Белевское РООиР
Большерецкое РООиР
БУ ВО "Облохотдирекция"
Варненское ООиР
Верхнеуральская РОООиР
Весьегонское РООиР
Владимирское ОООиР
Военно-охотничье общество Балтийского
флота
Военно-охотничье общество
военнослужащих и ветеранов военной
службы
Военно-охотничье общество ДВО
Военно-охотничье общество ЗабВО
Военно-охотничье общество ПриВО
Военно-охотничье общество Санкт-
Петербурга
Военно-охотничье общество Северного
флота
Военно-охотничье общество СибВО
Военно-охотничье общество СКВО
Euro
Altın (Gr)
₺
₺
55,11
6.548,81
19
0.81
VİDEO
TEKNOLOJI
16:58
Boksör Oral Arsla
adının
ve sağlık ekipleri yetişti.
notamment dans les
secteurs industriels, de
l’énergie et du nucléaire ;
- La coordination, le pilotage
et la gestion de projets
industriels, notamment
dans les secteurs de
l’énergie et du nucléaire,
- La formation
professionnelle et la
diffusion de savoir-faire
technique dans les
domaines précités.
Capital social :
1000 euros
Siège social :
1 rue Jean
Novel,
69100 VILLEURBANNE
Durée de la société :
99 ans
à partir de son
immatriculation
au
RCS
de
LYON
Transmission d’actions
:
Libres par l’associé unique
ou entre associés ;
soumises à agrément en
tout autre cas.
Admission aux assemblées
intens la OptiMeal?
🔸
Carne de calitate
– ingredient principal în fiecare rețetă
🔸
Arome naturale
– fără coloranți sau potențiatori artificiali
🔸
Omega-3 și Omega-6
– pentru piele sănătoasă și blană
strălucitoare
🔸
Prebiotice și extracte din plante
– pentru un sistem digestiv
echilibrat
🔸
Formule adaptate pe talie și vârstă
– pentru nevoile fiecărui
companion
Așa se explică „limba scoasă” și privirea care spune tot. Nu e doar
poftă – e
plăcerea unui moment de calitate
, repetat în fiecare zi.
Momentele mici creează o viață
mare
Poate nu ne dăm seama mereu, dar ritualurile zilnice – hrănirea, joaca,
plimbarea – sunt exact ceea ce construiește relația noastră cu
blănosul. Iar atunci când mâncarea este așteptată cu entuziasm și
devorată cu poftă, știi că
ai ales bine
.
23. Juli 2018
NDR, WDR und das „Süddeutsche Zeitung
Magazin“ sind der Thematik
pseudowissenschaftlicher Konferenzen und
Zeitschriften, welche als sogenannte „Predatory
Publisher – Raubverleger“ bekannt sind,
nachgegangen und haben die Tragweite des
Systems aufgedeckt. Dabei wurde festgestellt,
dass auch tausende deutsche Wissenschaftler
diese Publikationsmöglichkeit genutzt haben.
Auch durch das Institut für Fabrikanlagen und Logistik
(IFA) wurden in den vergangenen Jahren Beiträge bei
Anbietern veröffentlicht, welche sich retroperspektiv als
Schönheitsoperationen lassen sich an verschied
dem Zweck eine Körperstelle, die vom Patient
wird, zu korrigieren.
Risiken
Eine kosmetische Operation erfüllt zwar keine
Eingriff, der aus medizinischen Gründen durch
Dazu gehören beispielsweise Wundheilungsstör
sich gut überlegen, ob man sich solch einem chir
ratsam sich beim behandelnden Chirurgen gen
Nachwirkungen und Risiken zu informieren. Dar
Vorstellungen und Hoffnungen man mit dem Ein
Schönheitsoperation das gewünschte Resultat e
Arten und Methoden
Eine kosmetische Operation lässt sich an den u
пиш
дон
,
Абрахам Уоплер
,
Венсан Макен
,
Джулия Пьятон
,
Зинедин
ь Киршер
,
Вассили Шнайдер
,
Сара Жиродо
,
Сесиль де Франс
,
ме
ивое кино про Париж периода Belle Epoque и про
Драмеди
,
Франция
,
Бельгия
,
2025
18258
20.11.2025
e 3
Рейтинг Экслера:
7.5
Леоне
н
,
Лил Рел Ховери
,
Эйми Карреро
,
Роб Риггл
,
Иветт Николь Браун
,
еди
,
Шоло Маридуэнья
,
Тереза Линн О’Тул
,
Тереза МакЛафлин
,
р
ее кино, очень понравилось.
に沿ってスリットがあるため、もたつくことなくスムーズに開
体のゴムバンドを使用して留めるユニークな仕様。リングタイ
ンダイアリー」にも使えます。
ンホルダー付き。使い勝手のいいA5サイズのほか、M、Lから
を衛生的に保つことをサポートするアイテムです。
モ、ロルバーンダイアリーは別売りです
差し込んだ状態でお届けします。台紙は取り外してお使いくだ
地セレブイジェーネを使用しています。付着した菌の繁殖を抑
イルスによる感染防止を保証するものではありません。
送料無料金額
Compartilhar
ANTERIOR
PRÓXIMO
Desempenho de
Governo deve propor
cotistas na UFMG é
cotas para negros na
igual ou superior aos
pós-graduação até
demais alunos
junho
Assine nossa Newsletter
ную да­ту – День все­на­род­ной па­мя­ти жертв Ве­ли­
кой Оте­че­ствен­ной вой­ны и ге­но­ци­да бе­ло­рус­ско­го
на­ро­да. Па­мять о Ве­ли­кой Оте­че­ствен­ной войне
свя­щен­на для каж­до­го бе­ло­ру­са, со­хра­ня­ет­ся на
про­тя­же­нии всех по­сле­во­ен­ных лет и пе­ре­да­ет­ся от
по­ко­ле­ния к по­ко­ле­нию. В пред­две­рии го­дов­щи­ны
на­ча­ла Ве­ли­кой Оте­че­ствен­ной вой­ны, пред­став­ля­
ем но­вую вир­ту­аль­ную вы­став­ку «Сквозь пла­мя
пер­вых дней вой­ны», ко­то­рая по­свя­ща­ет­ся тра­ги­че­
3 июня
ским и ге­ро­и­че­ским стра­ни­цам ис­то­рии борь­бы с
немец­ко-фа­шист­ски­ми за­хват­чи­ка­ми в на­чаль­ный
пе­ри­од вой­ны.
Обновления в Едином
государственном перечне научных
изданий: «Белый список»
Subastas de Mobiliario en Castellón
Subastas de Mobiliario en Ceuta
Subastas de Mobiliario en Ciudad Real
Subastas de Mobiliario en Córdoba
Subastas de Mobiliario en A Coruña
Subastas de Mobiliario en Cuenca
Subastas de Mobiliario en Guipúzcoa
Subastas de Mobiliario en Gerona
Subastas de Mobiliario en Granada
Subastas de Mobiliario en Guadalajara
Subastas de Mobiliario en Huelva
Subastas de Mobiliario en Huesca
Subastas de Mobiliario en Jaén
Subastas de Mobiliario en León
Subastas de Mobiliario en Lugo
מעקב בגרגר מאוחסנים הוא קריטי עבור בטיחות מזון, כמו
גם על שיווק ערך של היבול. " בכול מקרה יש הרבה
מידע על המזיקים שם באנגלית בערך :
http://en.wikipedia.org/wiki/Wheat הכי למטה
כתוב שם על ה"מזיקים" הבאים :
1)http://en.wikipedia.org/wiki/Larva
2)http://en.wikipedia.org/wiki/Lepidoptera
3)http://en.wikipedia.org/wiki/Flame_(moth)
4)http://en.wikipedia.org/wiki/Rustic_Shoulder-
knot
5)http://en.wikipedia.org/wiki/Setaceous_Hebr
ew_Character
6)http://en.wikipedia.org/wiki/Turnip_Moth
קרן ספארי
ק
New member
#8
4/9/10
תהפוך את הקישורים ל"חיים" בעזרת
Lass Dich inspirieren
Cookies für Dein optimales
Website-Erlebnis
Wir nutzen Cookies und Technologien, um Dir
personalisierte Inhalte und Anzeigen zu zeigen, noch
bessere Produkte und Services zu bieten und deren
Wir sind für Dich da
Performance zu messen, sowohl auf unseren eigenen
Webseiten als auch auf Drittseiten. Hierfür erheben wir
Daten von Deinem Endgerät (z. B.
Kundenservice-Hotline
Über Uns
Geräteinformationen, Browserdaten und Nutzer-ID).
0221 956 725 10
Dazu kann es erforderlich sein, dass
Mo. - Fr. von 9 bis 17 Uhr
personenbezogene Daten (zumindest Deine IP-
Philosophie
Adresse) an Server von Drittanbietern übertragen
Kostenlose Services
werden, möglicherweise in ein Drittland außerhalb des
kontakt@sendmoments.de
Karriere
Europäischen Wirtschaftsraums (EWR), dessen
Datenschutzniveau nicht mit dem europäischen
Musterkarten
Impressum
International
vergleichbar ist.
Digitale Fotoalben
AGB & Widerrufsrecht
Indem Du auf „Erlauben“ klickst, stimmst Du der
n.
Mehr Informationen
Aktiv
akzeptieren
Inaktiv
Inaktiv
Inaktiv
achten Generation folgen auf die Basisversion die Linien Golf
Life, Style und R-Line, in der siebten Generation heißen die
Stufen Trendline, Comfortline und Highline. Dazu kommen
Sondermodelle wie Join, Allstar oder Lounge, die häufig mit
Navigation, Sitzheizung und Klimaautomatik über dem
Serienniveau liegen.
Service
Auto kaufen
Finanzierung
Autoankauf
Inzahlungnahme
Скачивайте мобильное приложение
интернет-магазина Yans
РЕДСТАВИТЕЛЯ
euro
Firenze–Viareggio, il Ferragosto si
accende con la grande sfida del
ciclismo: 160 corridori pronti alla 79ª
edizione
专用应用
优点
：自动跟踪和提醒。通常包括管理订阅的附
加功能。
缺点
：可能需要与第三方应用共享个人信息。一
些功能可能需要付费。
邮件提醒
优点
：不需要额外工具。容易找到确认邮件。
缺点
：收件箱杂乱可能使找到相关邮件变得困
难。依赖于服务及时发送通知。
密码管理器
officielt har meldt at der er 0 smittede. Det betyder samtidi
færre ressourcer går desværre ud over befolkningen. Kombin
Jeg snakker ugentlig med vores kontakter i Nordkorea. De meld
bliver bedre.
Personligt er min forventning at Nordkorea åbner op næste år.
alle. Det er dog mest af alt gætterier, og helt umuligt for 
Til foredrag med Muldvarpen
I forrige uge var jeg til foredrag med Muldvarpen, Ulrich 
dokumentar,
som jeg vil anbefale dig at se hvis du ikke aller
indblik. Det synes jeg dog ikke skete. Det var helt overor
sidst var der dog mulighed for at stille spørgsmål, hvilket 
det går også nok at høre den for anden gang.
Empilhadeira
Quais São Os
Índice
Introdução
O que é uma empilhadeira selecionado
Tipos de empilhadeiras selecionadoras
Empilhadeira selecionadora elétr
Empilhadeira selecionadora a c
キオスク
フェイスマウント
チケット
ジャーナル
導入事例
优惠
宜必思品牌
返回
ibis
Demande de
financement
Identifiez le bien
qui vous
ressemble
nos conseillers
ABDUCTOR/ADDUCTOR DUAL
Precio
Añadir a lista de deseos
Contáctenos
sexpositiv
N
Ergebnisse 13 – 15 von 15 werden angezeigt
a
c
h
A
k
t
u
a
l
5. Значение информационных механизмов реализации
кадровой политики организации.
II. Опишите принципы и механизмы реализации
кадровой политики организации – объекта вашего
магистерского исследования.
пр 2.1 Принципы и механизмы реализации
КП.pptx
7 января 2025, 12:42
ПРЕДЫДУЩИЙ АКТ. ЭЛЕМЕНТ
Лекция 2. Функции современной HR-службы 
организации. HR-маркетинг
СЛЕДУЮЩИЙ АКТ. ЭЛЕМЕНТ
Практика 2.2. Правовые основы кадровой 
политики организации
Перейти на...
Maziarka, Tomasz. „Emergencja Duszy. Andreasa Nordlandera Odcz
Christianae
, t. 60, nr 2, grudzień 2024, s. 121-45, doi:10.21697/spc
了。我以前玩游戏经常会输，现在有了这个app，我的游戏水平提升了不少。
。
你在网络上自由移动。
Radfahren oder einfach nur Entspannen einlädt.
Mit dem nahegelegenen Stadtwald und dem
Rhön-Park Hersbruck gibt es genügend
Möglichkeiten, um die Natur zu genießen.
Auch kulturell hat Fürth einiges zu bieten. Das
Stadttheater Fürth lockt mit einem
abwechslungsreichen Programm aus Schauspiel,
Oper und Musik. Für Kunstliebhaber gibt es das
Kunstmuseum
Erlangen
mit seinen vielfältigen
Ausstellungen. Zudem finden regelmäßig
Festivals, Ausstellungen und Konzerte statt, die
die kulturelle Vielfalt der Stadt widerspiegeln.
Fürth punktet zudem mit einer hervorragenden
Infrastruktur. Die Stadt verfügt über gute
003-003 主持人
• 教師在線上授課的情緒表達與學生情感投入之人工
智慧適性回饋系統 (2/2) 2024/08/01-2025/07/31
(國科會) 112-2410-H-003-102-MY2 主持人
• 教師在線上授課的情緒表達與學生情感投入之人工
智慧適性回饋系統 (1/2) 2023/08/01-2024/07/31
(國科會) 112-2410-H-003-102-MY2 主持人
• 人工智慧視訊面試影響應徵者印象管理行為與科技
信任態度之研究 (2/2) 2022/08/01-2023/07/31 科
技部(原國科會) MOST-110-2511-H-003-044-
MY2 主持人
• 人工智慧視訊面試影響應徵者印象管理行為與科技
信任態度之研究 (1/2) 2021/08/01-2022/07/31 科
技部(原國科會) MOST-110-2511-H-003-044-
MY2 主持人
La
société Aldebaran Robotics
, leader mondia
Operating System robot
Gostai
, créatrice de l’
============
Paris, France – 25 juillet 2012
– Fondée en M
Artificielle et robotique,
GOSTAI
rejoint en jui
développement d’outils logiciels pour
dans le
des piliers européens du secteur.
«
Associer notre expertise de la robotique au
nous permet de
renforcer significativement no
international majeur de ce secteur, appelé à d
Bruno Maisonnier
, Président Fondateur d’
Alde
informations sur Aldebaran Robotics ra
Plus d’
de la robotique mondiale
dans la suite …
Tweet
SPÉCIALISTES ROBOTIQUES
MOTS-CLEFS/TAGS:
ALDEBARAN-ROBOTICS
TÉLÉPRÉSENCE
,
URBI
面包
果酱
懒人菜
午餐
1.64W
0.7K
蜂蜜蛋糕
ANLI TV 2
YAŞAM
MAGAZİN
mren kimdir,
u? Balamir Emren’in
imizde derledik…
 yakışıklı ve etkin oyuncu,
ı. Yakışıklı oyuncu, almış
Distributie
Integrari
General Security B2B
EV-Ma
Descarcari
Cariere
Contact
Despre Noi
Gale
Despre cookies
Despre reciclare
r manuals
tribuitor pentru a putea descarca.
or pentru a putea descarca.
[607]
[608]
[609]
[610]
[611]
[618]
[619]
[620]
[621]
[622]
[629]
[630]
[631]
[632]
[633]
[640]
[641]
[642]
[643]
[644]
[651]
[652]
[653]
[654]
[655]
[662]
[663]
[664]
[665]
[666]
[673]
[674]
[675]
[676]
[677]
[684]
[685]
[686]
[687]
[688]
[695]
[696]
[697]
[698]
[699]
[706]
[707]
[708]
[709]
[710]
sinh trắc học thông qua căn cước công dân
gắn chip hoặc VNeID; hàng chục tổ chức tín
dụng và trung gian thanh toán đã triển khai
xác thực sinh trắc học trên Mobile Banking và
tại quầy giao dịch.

+++

Please copy the lines in the records above between the one holding "abwechslungsreichen Programm aus" and the one holding "信任態度之研究 (1/2) 2021/08/01-2022/07/31 科", inclusive, exactly and with no other line.

◆ Response area
abwechslungsreichen Programm aus Schauspiel,
Oper und Musik. Für Kunstliebhaber gibt es das
Kunstmuseum
Erlangen
mit seinen vielfältigen
Ausstellungen. Zudem finden regelmäßig
Festivals, Ausstellungen und Konzerte statt, die
die kulturelle Vielfalt der Stadt widerspiegeln.
Fürth punktet zudem mit einer hervorragenden
Infrastruktur. Die Stadt verfügt über gute
003-003 主持人
• 教師在線上授課的情緒表達與學生情感投入之人工
智慧適性回饋系統 (2/2) 2024/08/01-2025/07/31
(國科會) 112-2410-H-003-102-MY2 主持人
• 教師在線上授課的情緒表達與學生情感投入之人工
智慧適性回饋系統 (1/2) 2023/08/01-2024/07/31
(國科會) 112-2410-H-003-102-MY2 主持人
• 人工智慧視訊面試影響應徵者印象管理行為與科技
信任態度之研究 (2/2) 2022/08/01-2023/07/31 科
技部(原國科會) MOST-110-2511-H-003-044-
MY2 主持人
• 人工智慧視訊面試影響應徵者印象管理行為與科技
信任態度之研究 (1/2) 2021/08/01-2022/07/31 科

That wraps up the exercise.